ENTERTAINERS TO LOSE SIGNIFICANT TAX DEDUCTIONS UNDER TAX REFORM
The benefits to entertainers of forming a loan-out company through which to conduct business are likely to become much more enticing when the so-called Tax Cut and Jobs Act (the “Tax Reform Bill”) is signed into law. Indeed, the Tax Reform Bill will suspend all miscellaneous itemized deductions for the 2018 through 2025 tax years, cutting off a substantial means of entertainers to minimize their tax liability.
Historically, entertainers have been able to deduct unreimbursed employee expenses to the extent they exceed two-percent (2%) of adjusted gross income. Those expenses typically included items such as agent and manager’s fees, legal fees, professional membership dues, travel, transport and meals, among other similar expenses. The Tax Reform Bill however, will do away with such miscellaneous itemized deductions for the foreseeable future.
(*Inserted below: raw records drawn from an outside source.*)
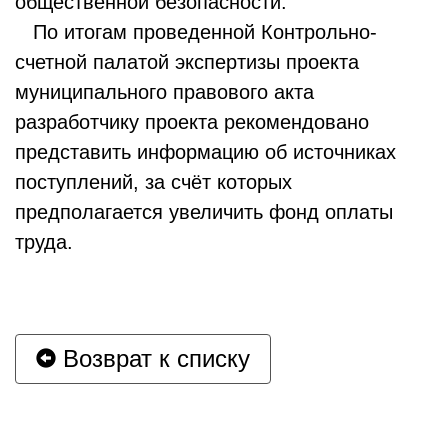
общественной безопасности.
По итогам проведенной Контрольно-
счетной палатой экспертизы проекта
муниципального правового акта
разработчику проекта рекомендовано
представить информацию об источниках
поступлений, за счёт которых
предполагается увеличить фонд оплаты
труда.
Возврат к списку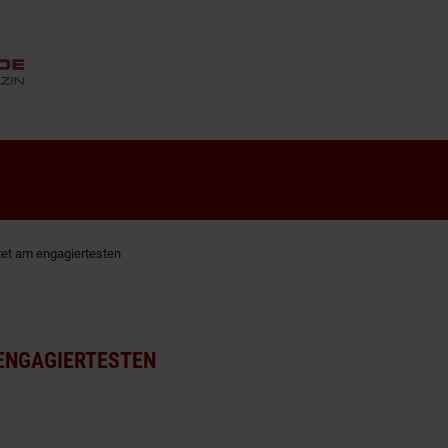
ANZEIGE
tet am engagiertesten
 ENGAGIERTESTEN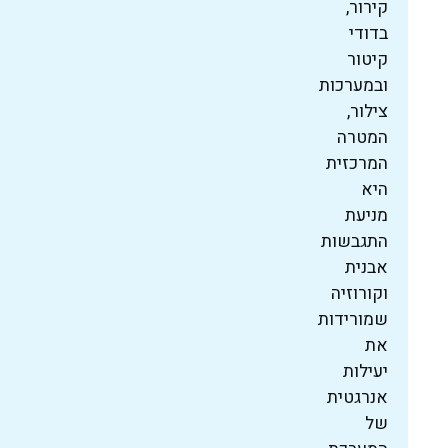
קירור,
בדודי
קיטור
ובמערכות
צילור,
המטרה
המרכזית
היא
מניעת
התגבשות
אבנית
וקורוזיה
שמורידות
את
יעילות
אנרגטית
של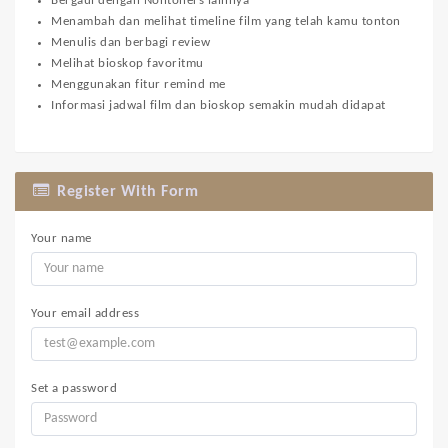
Bergaul dengan Nontoners lainnya
Menambah dan melihat timeline film yang telah kamu tonton
Menulis dan berbagi review
Melihat bioskop favoritmu
Menggunakan fitur remind me
Informasi jadwal film dan bioskop semakin mudah didapat
Register With Form
Your name
Your email address
Set a password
To the extent an entertainer has been utilizing such itemized deductions they might see their tax bill rise, for example, if the new standard deduction does not provide a sufficient offset. As previously discussed in Entertainer Inc: Loan-Out Company Benefits and Burdens, entertainers should carefully consider whether it’s in their best interest to form a loan-out company. The Tax Reform Bill’s elimination of an important tax deduction, however, seems to have significantly titled that analysis towards the benefits of operating through a loan-out company.